SAN JUAN, Puerto Rico (AP) — A federal control board that oversees Puerto Rico’s finances announced Wednesday that it has contacted federal and local law enforcement agencies after discovering the island’s Department of Education paid more than $84 million to people who no longer work there.
The payments were made from 2007 to 2020, with the department recovering only 15% of that money so far, said Natalie Jaresko, the board’s executive director. She noted the agency only recently implemented an electronic attendance system even though it had invested in one more than a decade ago, adding that she didn’t know what amount of funds might have been erroneously distributed.
Jaresko asked that all those who were paid even though they no longer worked for the agency voluntarily return the money, adding that it’s “very possible” people collected the checks of workers who died. An estimated 17,500 former employees overall received checks, she said.
“Payroll must be paid only to those who earn their salaries,” she said, calling the situation a “systematic failure.”
Jaresko said she did not know if federal funds were involved.
Puerto Rico continues to restructure a portion of its more than $70 billion public debt load amid an economic crisis, the coronavirus pandemic and efforts to rebuild from hurricanes and earthquakes.
Jaresko said the board first investigated the Department of Education because it is the largest government agency, with some 40,000 employees, representing 40% of government workers. More investigations into other agencies will follow, she said.
Education Secretary Eligio Hernández said in a statement that the department provided the information to the board and is cooperating. He said the agency is still trying to recover the remaining money and that for the past 13 years it has been transitioning from a manual attendance system to a digital one.

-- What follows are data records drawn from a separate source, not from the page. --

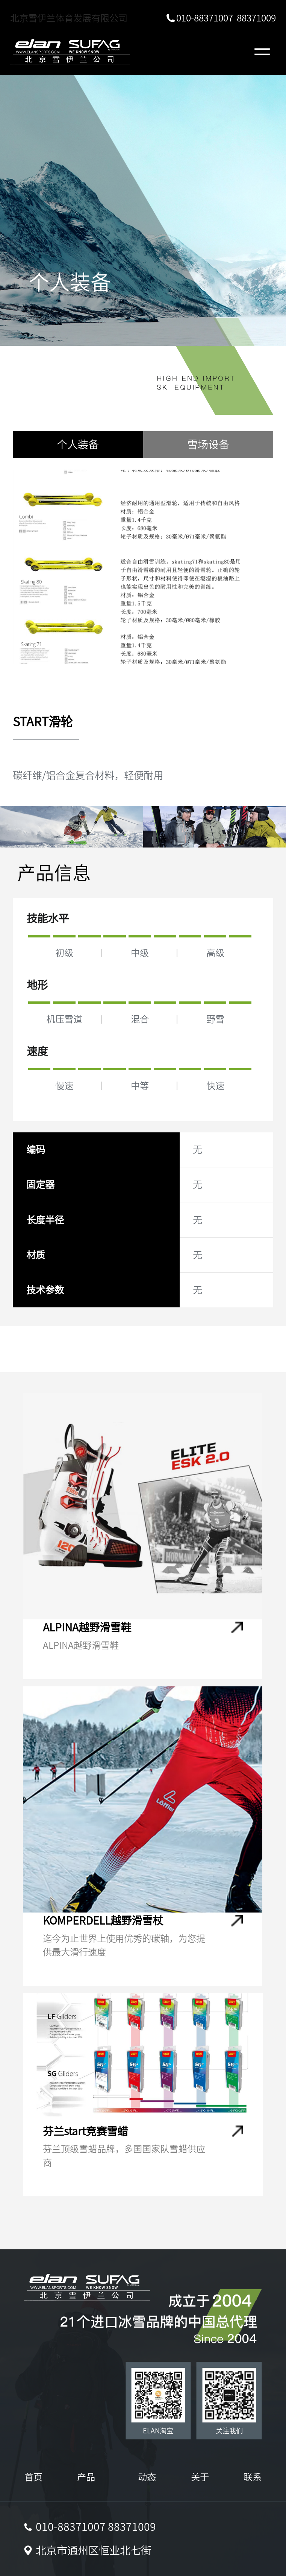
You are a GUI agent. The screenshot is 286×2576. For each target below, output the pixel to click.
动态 (147, 2477)
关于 (200, 2477)
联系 (253, 2477)
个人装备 (78, 444)
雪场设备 (208, 444)
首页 (33, 2477)
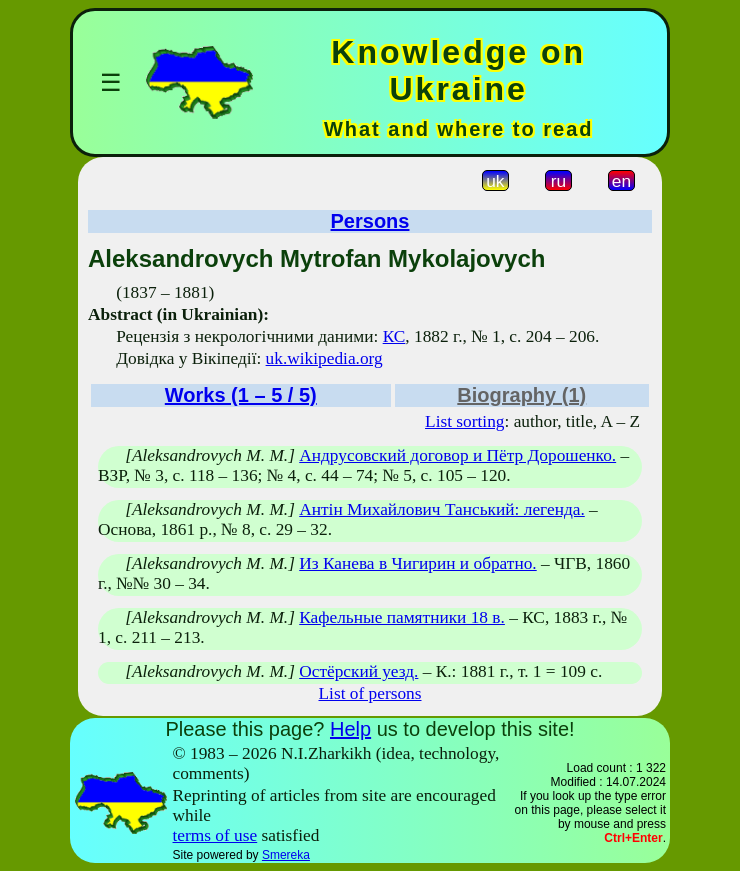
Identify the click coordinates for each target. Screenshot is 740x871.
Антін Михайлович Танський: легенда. (442, 509)
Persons (370, 221)
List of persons (370, 693)
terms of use (215, 835)
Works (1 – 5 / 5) (241, 395)
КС (394, 336)
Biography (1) (521, 395)
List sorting (464, 421)
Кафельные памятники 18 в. (402, 617)
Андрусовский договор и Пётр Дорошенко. (457, 455)
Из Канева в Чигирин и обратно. (417, 563)
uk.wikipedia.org (324, 358)
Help (350, 729)
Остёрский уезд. (358, 671)
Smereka (286, 855)
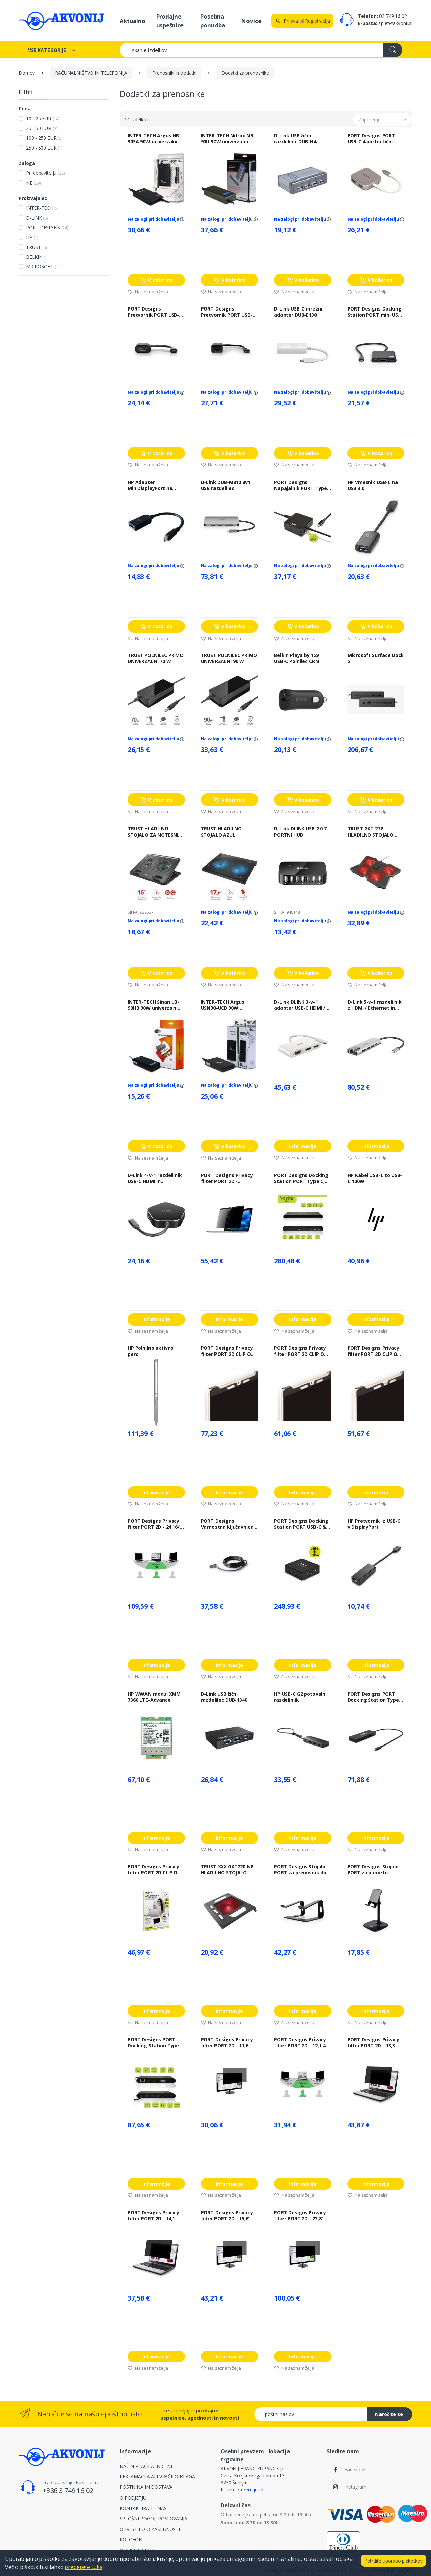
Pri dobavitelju (45, 173)
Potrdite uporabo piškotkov (393, 2560)
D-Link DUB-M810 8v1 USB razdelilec (226, 485)
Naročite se (389, 2414)
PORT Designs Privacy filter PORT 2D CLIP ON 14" (301, 1351)
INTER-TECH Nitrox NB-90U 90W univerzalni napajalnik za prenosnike (228, 139)
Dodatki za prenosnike (245, 73)
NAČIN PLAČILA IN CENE (146, 2466)
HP (32, 237)
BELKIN (37, 257)
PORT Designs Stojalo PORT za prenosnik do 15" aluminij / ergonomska (300, 1870)
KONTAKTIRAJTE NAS (143, 2508)
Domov (27, 73)
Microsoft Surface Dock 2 (375, 658)
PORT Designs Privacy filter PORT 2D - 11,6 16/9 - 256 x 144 (227, 2042)
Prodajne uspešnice (170, 20)
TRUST (36, 247)
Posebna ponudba (212, 20)
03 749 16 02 (393, 16)
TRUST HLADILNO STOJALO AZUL (221, 832)
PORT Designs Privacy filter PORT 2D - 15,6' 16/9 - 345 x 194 (227, 2216)
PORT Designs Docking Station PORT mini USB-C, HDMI (375, 312)
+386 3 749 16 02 (68, 2490)
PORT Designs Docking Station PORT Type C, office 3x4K (301, 1178)
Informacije (302, 1146)
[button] (382, 119)
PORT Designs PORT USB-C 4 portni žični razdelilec (371, 139)
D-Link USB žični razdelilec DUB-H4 (295, 139)
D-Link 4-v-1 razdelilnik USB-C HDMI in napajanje (155, 1178)
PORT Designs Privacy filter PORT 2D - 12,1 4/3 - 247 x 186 (302, 2042)
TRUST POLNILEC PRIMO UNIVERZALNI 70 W (156, 658)
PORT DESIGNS (47, 227)
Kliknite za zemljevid (242, 2489)
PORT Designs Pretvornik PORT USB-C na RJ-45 (228, 312)
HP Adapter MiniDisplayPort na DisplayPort (150, 485)
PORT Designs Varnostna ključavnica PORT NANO (227, 1524)
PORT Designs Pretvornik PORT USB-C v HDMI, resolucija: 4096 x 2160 (155, 312)
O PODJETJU (133, 2498)
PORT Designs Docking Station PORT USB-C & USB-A (301, 1524)
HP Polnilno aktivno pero (150, 1351)
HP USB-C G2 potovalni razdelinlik (300, 1697)
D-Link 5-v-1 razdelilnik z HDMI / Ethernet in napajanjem (374, 1005)
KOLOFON (131, 2539)
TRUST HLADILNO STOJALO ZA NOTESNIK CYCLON (154, 832)
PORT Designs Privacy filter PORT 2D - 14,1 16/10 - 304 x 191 (153, 2216)
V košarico (156, 280)
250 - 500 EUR (44, 147)
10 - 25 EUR (43, 118)
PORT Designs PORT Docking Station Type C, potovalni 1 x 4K (153, 2042)
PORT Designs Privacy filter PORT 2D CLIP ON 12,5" (154, 1870)
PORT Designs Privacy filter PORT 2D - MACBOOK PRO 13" (227, 1178)
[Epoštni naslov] (310, 2414)
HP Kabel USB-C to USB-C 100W (374, 1178)
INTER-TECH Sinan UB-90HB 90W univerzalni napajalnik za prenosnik (156, 1005)
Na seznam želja (148, 292)
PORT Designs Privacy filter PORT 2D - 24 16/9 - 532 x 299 (155, 1524)
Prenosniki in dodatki (174, 73)
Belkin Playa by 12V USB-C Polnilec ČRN (296, 658)
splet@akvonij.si (395, 23)
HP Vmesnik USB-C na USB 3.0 (372, 485)
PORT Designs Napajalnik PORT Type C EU (300, 485)
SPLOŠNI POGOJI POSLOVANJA (153, 2518)
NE (33, 183)
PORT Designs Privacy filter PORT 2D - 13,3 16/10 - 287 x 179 (373, 2042)
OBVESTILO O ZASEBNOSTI (150, 2529)
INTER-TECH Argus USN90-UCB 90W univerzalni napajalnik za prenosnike (227, 1005)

The department has long struggled with bureaucracy and blamed its problems on limited resources. Jaresko noted that money was taken away from other public agencies last year and given to the Department of Education because it had insufficient funds for payroll.
Jaresko said Puerto Rico’s government as a whole does not require public workers to log in time and attendance, noting that employees who don’t punch in still get paid. The board wants to implement an automated system linked to payroll this year that will be mandatory to use to avoid similar situations.
“This is not one administration, one political party,” she said. “This is a systemic problem.”
Also on Wednesday, the island’s comptroller’s office announced that the heavily indebted Puerto Rico Electric Power Authority spent $192 million on buying land or developing projects that were never built or completed. More than $62 million alone was invested in a proposed natural gas pipeline, a project that was canceled more than a decade ago.
Investigators also accused the company of not adhering to transparency standards, noting that it had not published on its website nearly 200 contracts and amendments worth more than $1.9 billion.
Efran Paredes, the company’s interim director, said in a statement that the agency’s internal audit department is evaluating the findings and recommendations to improve and correct what’s needed. He also said it will adopt the corrective measures sought by the comptroller’s office.
Puerto Rico’s power company has long blamed problems including ongoing outages and lack of maintenance on limited resources.